**Entries shown**:
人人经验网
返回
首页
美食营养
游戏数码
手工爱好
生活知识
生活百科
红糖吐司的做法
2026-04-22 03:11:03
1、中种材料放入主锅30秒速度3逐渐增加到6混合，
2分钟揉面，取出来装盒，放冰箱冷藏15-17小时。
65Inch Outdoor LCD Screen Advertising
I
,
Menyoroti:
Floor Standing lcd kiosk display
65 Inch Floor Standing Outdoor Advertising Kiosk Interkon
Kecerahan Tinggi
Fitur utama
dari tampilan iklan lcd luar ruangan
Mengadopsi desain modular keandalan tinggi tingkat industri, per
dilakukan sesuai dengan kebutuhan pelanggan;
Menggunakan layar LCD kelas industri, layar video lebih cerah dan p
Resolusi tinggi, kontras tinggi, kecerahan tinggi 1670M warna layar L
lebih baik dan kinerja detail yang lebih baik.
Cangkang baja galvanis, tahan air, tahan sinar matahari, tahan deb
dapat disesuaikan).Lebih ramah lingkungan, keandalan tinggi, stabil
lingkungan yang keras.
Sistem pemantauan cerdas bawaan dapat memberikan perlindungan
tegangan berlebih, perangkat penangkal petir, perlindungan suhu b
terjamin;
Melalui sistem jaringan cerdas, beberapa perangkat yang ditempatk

**Brief**: What is needed is each line of the entries that contains the word "perlindungan".

**Task response**:
Sistem pemantauan cerdas bawaan dapat memberikan perlindungan
tegangan berlebih, perangkat penangkal petir, perlindungan suhu b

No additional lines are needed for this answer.